:: What you need to do ::
Leave out the pictures, and retype the remaining data exactly.
========
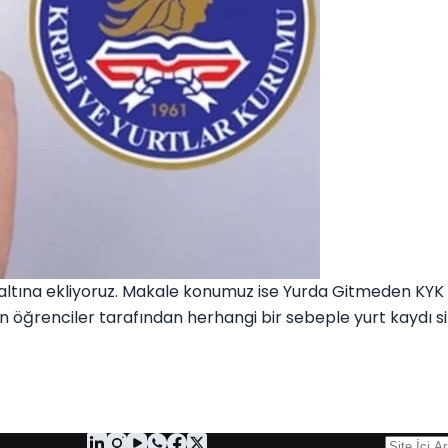
tına ekliyoruz. Makale konumuz ise Yurda Gitmeden KYK Y
 öğrenciler tarafından herhangi bir sebeple yurt kaydı sil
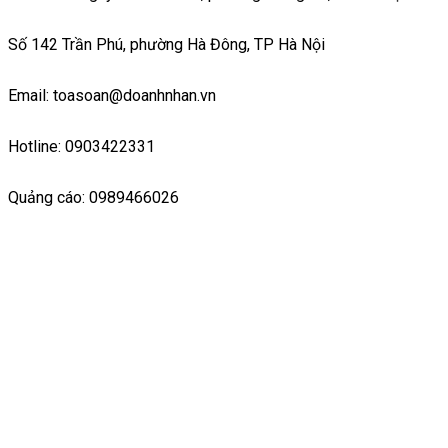
Số 142 Trần Phú, phường Hà Đông, TP Hà Nội
Email: toasoan@doanhnhan.vn
Hotline: 0903422331
Quảng cáo: 0989466026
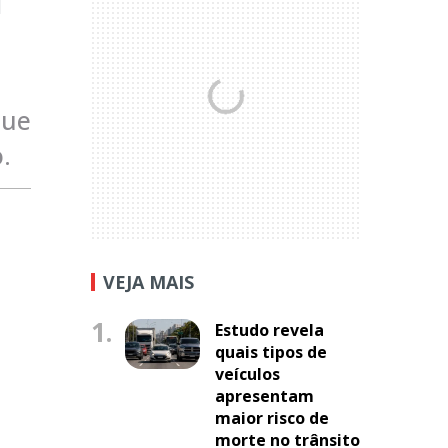
que
.
VEJA MAIS
1.
Estudo revela
quais tipos de
veículos
apresentam
maior risco de
morte no trânsito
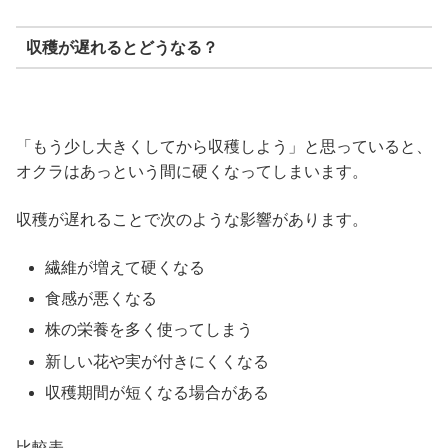
収穫が遅れるとどうなる？
「もう少し大きくしてから収穫しよう」と思っていると、
オクラはあっという間に硬くなってしまいます。
収穫が遅れることで次のような影響があります。
繊維が増えて硬くなる
食感が悪くなる
株の栄養を多く使ってしまう
新しい花や実が付きにくくなる
収穫期間が短くなる場合がある
比較表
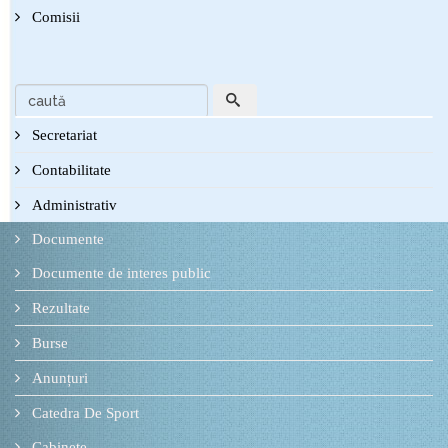
Comisii
Secretariat
Contabilitate
Administrativ
Documente
Documente de interes public
Rezultate
Burse
Anunțuri
Catedra De Sport
Cabinete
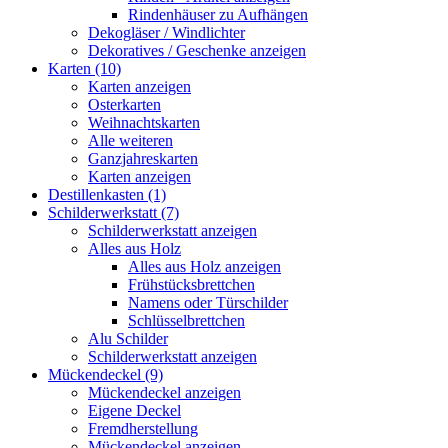
Rindenhäuser zu Aufhängen
Dekogläser / Windlichter
Dekoratives / Geschenke anzeigen
Karten (10)
Karten anzeigen
Osterkarten
Weihnachtskarten
Alle weiteren
Ganzjahreskarten
Karten anzeigen
Destillenkasten (1)
Schilderwerkstatt (7)
Schilderwerkstatt anzeigen
Alles aus Holz
Alles aus Holz anzeigen
Frühstücksbrettchen
Namens oder Türschilder
Schlüsselbrettchen
Alu Schilder
Schilderwerkstatt anzeigen
Mückendeckel (9)
Mückendeckel anzeigen
Eigene Deckel
Fremdherstellung
Mückendeckel anzeigen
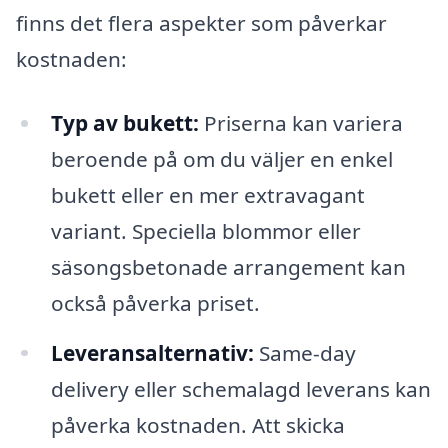
finns det flera aspekter som påverkar
kostnaden:
Typ av bukett:
Priserna kan variera
beroende på om du väljer en enkel
bukett eller en mer extravagant
variant. Speciella blommor eller
säsongsbetonade arrangement kan
också påverka priset.
Leveransalternativ:
Same-day
delivery eller schemalagd leverans kan
påverka kostnaden. Att skicka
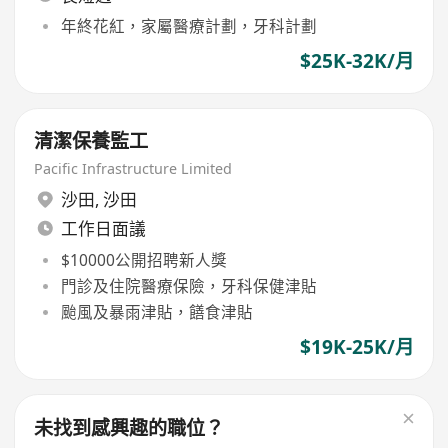
年終花紅，家屬醫療計劃，牙科計劃
$25K-32K/月
清潔保養監工
Pacific Infrastructure Limited
沙田
,
沙田
工作日面議
$10000公開招聘新人獎
門診及住院醫療保險，牙科保健津貼
颱風及暴雨津貼，饍食津貼
$19K-25K/月
未找到感興趣的職位？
========
:: Written response ::
tına ekliyoruz. Makale konumuz ise Yurda Gitmeden KYK Y
 öğrenciler tarafından herhangi bir sebeple yurt kaydı sil
Số 142 Trần Phú, phường Hà Đông, TP Hà Nội
Email: toasoan@doanhnhan.vn
Hotline: 0903422331
Quảng cáo: 0989466026
que
.
VEJA MAIS
1.
Estudo revela
quais tipos de
veículos
apresentam
maior risco de
morte no trânsito
収穫が遅れるとどうなる？
「もう少し大きくしてから収穫しよう」と思っていると、
オクラはあっという間に硬くなってしまいます。
収穫が遅れることで次のような影響があります。
繊維が増えて硬くなる
食感が悪くなる
株の栄養を多く使ってしまう
新しい花や実が付きにくくなる
収穫期間が短くなる場合がある
比較表
Comisii
Secretariat
Contabilitate
Administrativ
Documente
Documente de interes public
Rezultate
Burse
Anunțuri
Catedra De Sport
Cabinete
Rindenhäuser zu Aufhängen
Dekogläser / Windlichter
Dekoratives / Geschenke anzeigen
Karten (10)
Karten anzeigen
Osterkarten
Weihnachtskarten
Alle weiteren
Ganzjahreskarten
Karten anzeigen
Destillenkasten (1)
Schilderwerkstatt (7)
Schilderwerkstatt anzeigen
Alles aus Holz
Alles aus Holz anzeigen
Frühstücksbrettchen
Namens oder Türschilder
Schlüsselbrettchen
Alu Schilder
Schilderwerkstatt anzeigen
Mückendeckel (9)
Mückendeckel anzeigen
Eigene Deckel
Fremdherstellung
Mückendeckel anzeigen
finns det flera aspekter som påverkar
kostnaden:
Typ av bukett:
Priserna kan variera
beroende på om du väljer en enkel
bukett eller en mer extravagant
variant. Speciella blommor eller
säsongsbetonade arrangement kan
också påverka priset.
Leveransalternativ:
Same-day
delivery eller schemalagd leverans kan
påverka kostnaden. Att skicka
年終花紅，家屬醫療計劃，牙科計劃
$25K-32K/月
清潔保養監工
Pacific Infrastructure Limited
沙田
,
沙田
工作日面議
$10000公開招聘新人獎
門診及住院醫療保險，牙科保健津貼
颱風及暴雨津貼，饍食津貼
$19K-25K/月
未找到感興趣的職位？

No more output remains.